Thorn and his fellow Leftover Salmon bandmates have been touring for over a decade, but once the pandemic hit, he—like many of us—suddenly found himself stuck at home. But then he welcomed some additional company as Foxy literally walked into his life last fall outside his home in the Boulder foothills.
In an interview with The Kelly Clarkson Show, Thorn said he was playing banjo on his deck when he noticed the fox wander over and then stay to listen to the folksy tunes. Both Thorn and his wife thought the furry guy seemed to be really "loving the music."
On another day, Thorn tells Clarkson, he was sitting on a large rock in his yard when the fox came up and sat down next to him.
"He just stared at me while I played the banjo," Thorn says.

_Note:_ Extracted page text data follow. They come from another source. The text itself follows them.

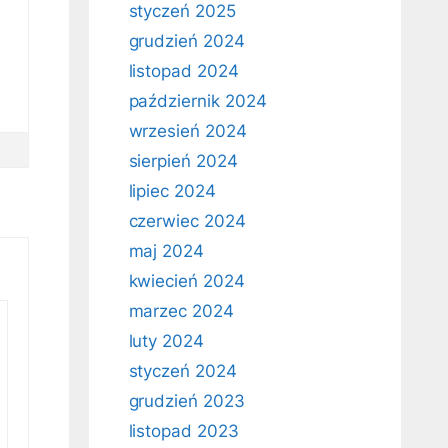
styczeń 2025
grudzień 2024
listopad 2024
październik 2024
wrzesień 2024
sierpień 2024
lipiec 2024
czerwiec 2024
maj 2024
kwiecień 2024
marzec 2024
luty 2024
styczeń 2024
grudzień 2023
listopad 2023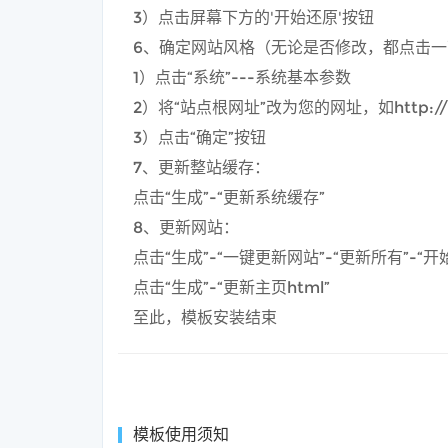
3）点击屏幕下方的'开始还原'按钮
6、确定网站风格（无论是否修改，都点击
1）点击“系统”---系统基本参数
2）将“站点根网址”改为您的网址，如http://ww
3）点击“确定”按钮
7、更新整站缓存：
点击“生成”-“更新系统缓存”
8、更新网站：
点击“生成”-“一键更新网站”-“更新所有”-“开
点击“生成”-“更新主页html”
至此，模板安装结束
模板使用须知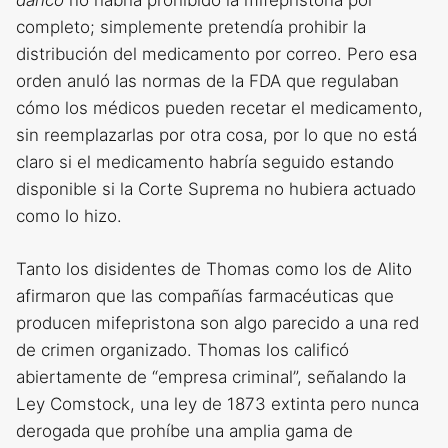
danco
no habría prohibido la mifepristona por
completo; simplemente pretendía prohibir la
distribución del medicamento por correo. Pero esa
orden anuló las normas de la FDA que regulaban
cómo los médicos pueden recetar el medicamento,
sin reemplazarlas por otra cosa, por lo que no está
claro si el medicamento habría seguido estando
disponible si la Corte Suprema no hubiera actuado
como lo hizo.
Tanto los disidentes de Thomas como los de Alito
afirmaron que las compañías farmacéuticas que
producen mifepristona son algo parecido a una red
de crimen organizado. Thomas los calificó
abiertamente de “empresa criminal”, señalando la
Ley Comstock, una ley de 1873 extinta pero nunca
derogada que prohíbe una amplia gama de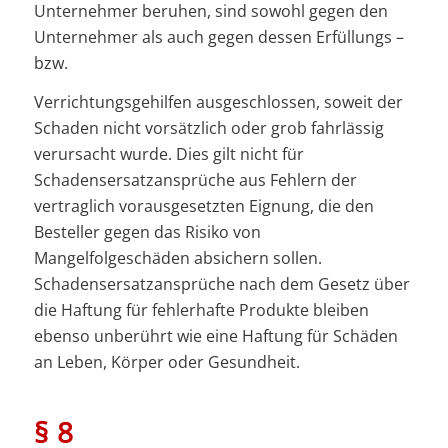
Unternehmer beruhen, sind sowohl gegen den
Unternehmer als auch gegen dessen Erfüllungs –
bzw.
Verrichtungsgehilfen ausgeschlossen, soweit der
Schaden nicht vorsätzlich oder grob fahrlässig
verursacht wurde. Dies gilt nicht für
Schadensersatzansprüche aus Fehlern der
vertraglich vorausgesetzten Eignung, die den
Besteller gegen das Risiko von
Mangelfolgeschäden absichern sollen.
Schadensersatzansprüche nach dem Gesetz über
die Haftung für fehlerhafte Produkte bleiben
ebenso unberührt wie eine Haftung für Schäden
an Leben, Körper oder Gesundheit.
§ 8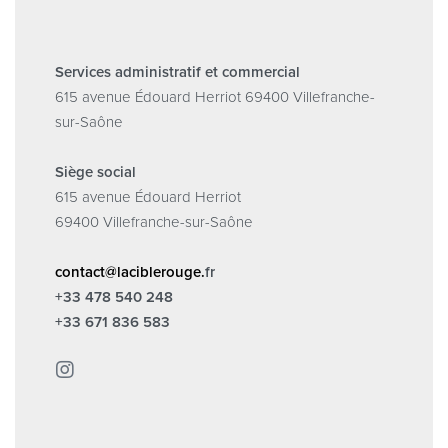
Services administratif et commercial
615 avenue Édouard Herriot 69400 Villefranche-
sur-Saône
Siège social
615 avenue Édouard Herriot
69400 Villefranche-sur-Saône
contact@laciblerouge.
fr
+33 478 540 248
+33 671 836 583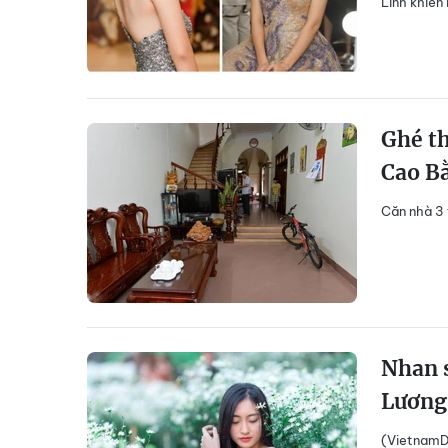
Linh khiến
Ghé t
Cao B
Căn nhà 3 
Nhan s
Lương
(VietnamDa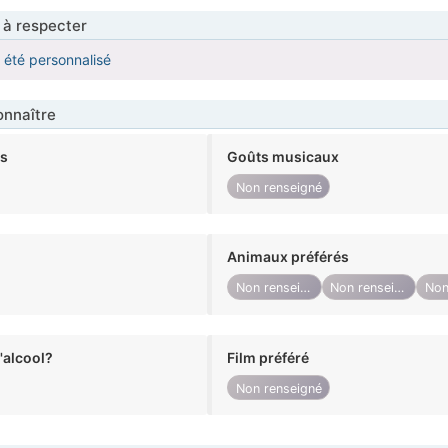
 à respecter
a été personnalisé
nnaître
ts
Goûts musicaux
Non renseigné
Animaux préférés
Non renseigné
Non renseigné
alcool?
Film préféré
Non renseigné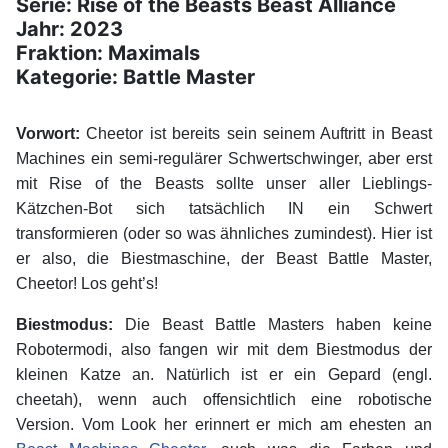
Serie: Rise of the Beasts Beast Alliance
Jahr: 2023
Fraktion: Maximals
Kategorie: Battle Master
Vorwort:
Cheetor ist bereits sein seinem Auftritt in Beast
Machines ein semi-regulärer Schwertschwinger, aber erst
mit Rise of the Beasts sollte unser aller Lieblings-
Kätzchen-Bot sich tatsächlich IN ein Schwert
transformieren (oder so was ähnliches zumindest). Hier ist
er also, die Biestmaschine, der Beast Battle Master,
Cheetor! Los geht’s!
Biestmodus:
Die Beast Battle Masters haben keine
Robotermodi, also fangen wir mit dem Biestmodus der
kleinen Katze an. Natürlich ist er ein Gepard (engl.
cheetah), wenn auch offensichtlich eine robotische
Version. Vom Look her erinnert er mich am ehesten an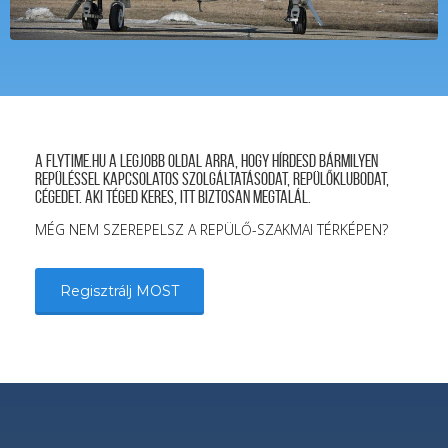
A FLYTIME.HU a legjobb oldal arra, hogy hírdesd bármilyen
repüléssel kapcsolatos szolgáltatásodat, repülőklubodat,
cégedet. Aki téged keres, itt biztosan megtalál.
MÉG NEM SZEREPELSZ A REPÜLŐ-SZAKMAI TÉRKÉPEN?
Regisztrálj MOST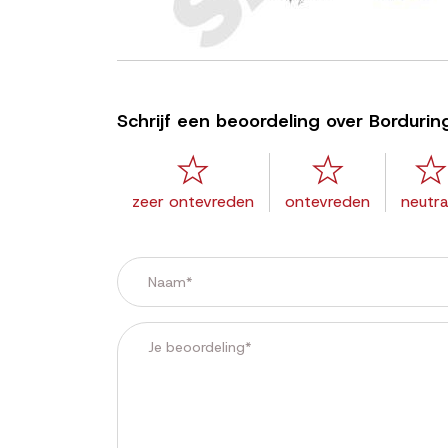
Schrijf een beoordeling over Bordurin
zeer ontevreden
ontevreden
neutra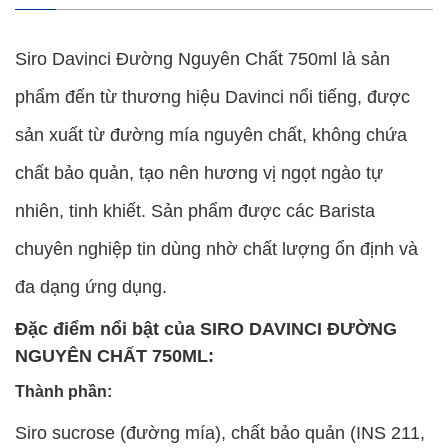
Siro Davinci Đường Nguyên Chất 750ml là sản
phẩm đến từ thương hiệu Davinci nổi tiếng, được
sản xuất từ đường mía nguyên chất, không chứa
chất bảo quản, tạo nên hương vị ngọt ngào tự
nhiên, tinh khiết. Sản phẩm được các Barista
chuyên nghiệp tin dùng nhờ chất lượng ổn định và
đa dạng ứng dụng.
Đặc điểm nổi bật của SIRO DAVINCI ĐƯỜNG
NGUYÊN CHẤT 750ML:
Thành phần:
Siro sucrose (đường mía), chất bảo quản (INS 211,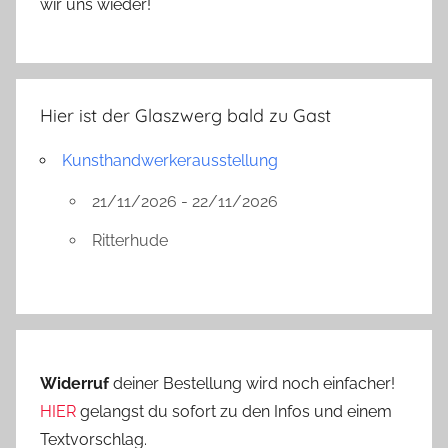
wir uns wieder!
Hier ist der Glaszwerg bald zu Gast
Kunsthandwerkerausstellung
21/11/2026 - 22/11/2026
Ritterhude
Widerruf
deiner Bestellung wird noch einfacher!
HIER
gelangst du sofort zu den Infos und einem
Textvorschlag.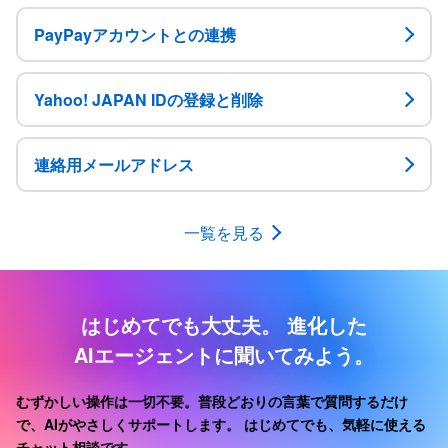
PayPayアカウントとの連携
Yahoo! JAPAN IDの登録と削除
連絡用メールアドレス
一覧を見る
はじめてでも大丈夫。
進化した
AIエージェントに聞いてみよう。
むずかしい操作は一切不要。普段どおりの言葉で質問するだけ
で、AIがやさしくサポートします。
はじめてでも、気軽に使える
チャット相談です。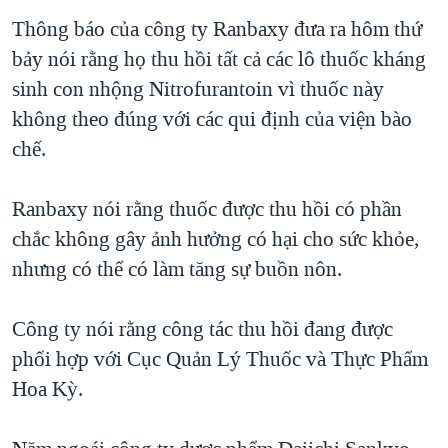
TẠI
VIDEO
"Tìm"
NGƯỜI VIỆT HẢI NGOẠI
Thông báo của công ty Ranbaxy đưa ra hôm thứ
HÀNH TRÌNH BẦU CỬ 2024
NGHE
bảy nói rằng họ thu hồi tất cả các lô thuốc kháng
ĐỜI SỐNG
MỘT NĂM CHIẾN TRANH TẠI DẢI GAZA
sinh con nhộng Nitrofurantoin vì thuốc này
KINH TẾ
MẠNG XÃ HỘI
không theo đúng với các qui định của viện bào
GIẢI MÃ VÀNH ĐAI & CON ĐƯỜNG
KHOA HỌC
chế.
NGÀY TỊ NẠN THẾ GIỚI
SỨC KHOẺ
TRỊNH VĨNH BÌNH - NGƯỜI HẠ 'BÊN THẮNG CUỘC'
Ngôn ngữ khác
VĂN HOÁ
Ranbaxy nói rằng thuốc được thu hồi có phần
GROUND ZERO – XƯA VÀ NAY
chắc không gây ảnh hưởng có hại cho sức khỏe,
THỂ THAO
CHI PHÍ CHIẾN TRANH AFGHANISTAN
nhưng có thể có làm tăng sự buồn nôn.
GIÁO DỤC
CÁC GIÁ TRỊ CỘNG HÒA Ở VIỆT NAM
Công ty nói rằng công tác thu hồi đang được
THƯỢNG ĐỈNH TRUMP-KIM TẠI VIỆT NAM
phối hợp với Cục Quản Lý Thuốc và Thực Phẩm
TRỊNH VĨNH BÌNH VS. CHÍNH PHỦ VIỆT NAM
Hoa Kỳ.
NGƯ DÂN VIỆT VÀ LÀN SÓNG TRỘM HẢI SÂM
BÊN KIA QUỐC LỘ: TIẾNG VỌNG TỪ NÔNG THÔN MỸ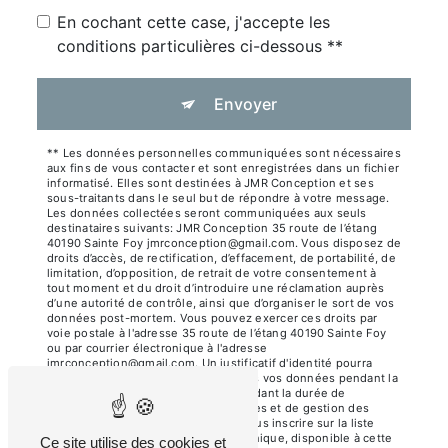
En cochant cette case, j'accepte les
conditions particulières ci-dessous **
Envoyer
** Les données personnelles communiquées sont nécessaires
aux fins de vous contacter et sont enregistrées dans un fichier
informatisé. Elles sont destinées à JMR Conception et ses
sous-traitants dans le seul but de répondre à votre message.
Les données collectées seront communiquées aux seuls
destinataires suivants: JMR Conception 35 route de l’étang
40190 Sainte Foy jmrconception@gmail.com. Vous disposez de
droits d’accès, de rectification, d’effacement, de portabilité, de
limitation, d’opposition, de retrait de votre consentement à
tout moment et du droit d’introduire une réclamation auprès
d’une autorité de contrôle, ainsi que d’organiser le sort de vos
données post-mortem. Vous pouvez exercer ces droits par
voie postale à l'adresse 35 route de l’étang 40190 Sainte Foy
ou par courrier électronique à l'adresse
jmrconception@gmail.com. Un justificatif d'identité pourra
vous être demandé. Nous conservons vos données pendant la
période de prise de contact puis pendant la durée de
prescription légale aux fins probatoires et de gestion des
contentieux. Vous avez le droit de vous inscrire sur la liste
d'opposition au démarchage téléphonique, disponible à cette
Ce site utilise des cookies et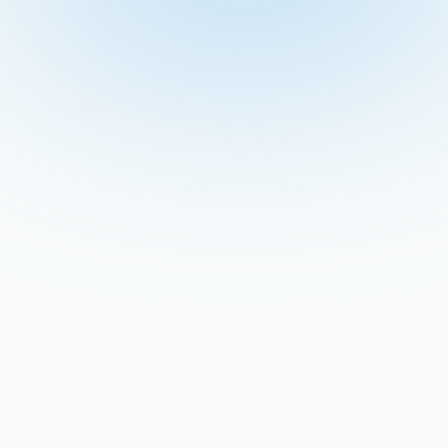
Recent Blogs
Stay updated with our latest blog posts.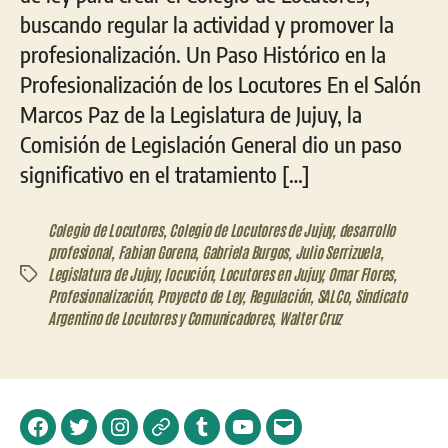
buscando regular la actividad y promover la
profesionalización. Un Paso Histórico en la
Profesionalización de los Locutores En el Salón
Marcos Paz de la Legislatura de Jujuy, la
Comisión de Legislación General dio un paso
significativo en el tratamiento […]
Colegio de Locutores
,
Colegio de Locutores de Jujuy
,
desarrollo
profesional
,
Fabian Gorena
,
Gabriela Burgos
,
Julio Serrizuela
,
Legislatura de Jujuy
,
locución
,
Locutores en Jujuy
,
Omar Flores
,
Etiquetas
Profesionalización
,
Proyecto de Ley
,
Regulación
,
SALCo
,
Sindicato
Argentino de Locutores y Comunicadores
,
Walter Cruz
Facebook
Twitter
Instagram
Telegram
Tumblr
YouTube
Correo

Thorn's wife luckily captured the incredible moment on video and posted it to YouTube in November. Instantly a hit, the video has so far amassed a whopping 3.7 million views.
(But don't take this as encouragement to approach and interact with wild animals. Thorn and Foxy's relationship is quite rare, and the rest of us probably don't play the banjo well enough anyway.)
Since then, Thorn's solo career has kept its biggest fan wanting more. In fact, Foxy, as Thorn has fittingly named his buddy, has become a source of song writing inspiration—serving as the premise for this song that's actually written from Foxy's perspective.
It's no secret the pair spends a good amount of time together (just visit Thorn's Instagram account). Foxy even gives Thorn some feedback—sometimes alerting Thorn of a well-deserved encore and other times the fox's departure speaks for itself.
All in all, the adorable duet has become quite the sensation and fans can't get enough of these two living in harmony. According to Thorn's website, he recently recorded "Fox Songs and Other Tales From the Pandemic" in his home studio.
"So the album isn't so much about the sorrows of the pandemic as it is the antidote. The world slowed down, but life didn't," his site says. "'Fox Songs' is a story about what can happen—and what comes to life—when you pause."